PROBLEM>
Every line in the entries that holds "énergie" should be identified and copied.
*** MATERIAL SUPPLIED ***
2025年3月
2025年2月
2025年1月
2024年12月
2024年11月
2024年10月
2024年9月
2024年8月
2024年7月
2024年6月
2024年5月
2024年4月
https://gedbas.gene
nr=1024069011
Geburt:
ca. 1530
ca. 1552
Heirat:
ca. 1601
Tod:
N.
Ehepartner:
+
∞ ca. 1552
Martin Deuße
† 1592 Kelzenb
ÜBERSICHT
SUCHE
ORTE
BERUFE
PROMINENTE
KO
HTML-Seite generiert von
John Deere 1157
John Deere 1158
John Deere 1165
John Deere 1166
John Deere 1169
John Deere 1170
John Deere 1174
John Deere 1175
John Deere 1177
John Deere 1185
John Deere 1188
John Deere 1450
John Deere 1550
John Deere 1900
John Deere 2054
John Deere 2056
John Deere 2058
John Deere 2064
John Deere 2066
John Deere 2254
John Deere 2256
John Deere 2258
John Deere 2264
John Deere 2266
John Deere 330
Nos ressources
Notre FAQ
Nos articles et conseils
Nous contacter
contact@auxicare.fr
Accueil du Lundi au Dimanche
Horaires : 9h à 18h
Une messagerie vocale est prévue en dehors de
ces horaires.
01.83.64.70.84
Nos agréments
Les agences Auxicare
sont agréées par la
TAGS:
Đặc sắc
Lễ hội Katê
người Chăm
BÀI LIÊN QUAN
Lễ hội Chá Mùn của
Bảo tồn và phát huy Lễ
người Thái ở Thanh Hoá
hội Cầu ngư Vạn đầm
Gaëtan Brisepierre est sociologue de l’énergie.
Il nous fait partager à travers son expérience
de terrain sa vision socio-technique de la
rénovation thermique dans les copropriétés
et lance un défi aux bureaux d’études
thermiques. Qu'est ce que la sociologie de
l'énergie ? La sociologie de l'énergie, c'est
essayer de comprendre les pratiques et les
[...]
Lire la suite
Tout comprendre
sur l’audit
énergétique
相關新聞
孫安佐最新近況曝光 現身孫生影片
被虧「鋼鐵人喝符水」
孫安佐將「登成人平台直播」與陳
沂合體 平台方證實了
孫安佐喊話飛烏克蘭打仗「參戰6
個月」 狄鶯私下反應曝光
*** End of MATERIAL SUPPLIED ***
RESPONSE TO THE TASK>
Gaëtan Brisepierre est sociologue de l’énergie.
l'énergie ? La sociologie de l'énergie, c'est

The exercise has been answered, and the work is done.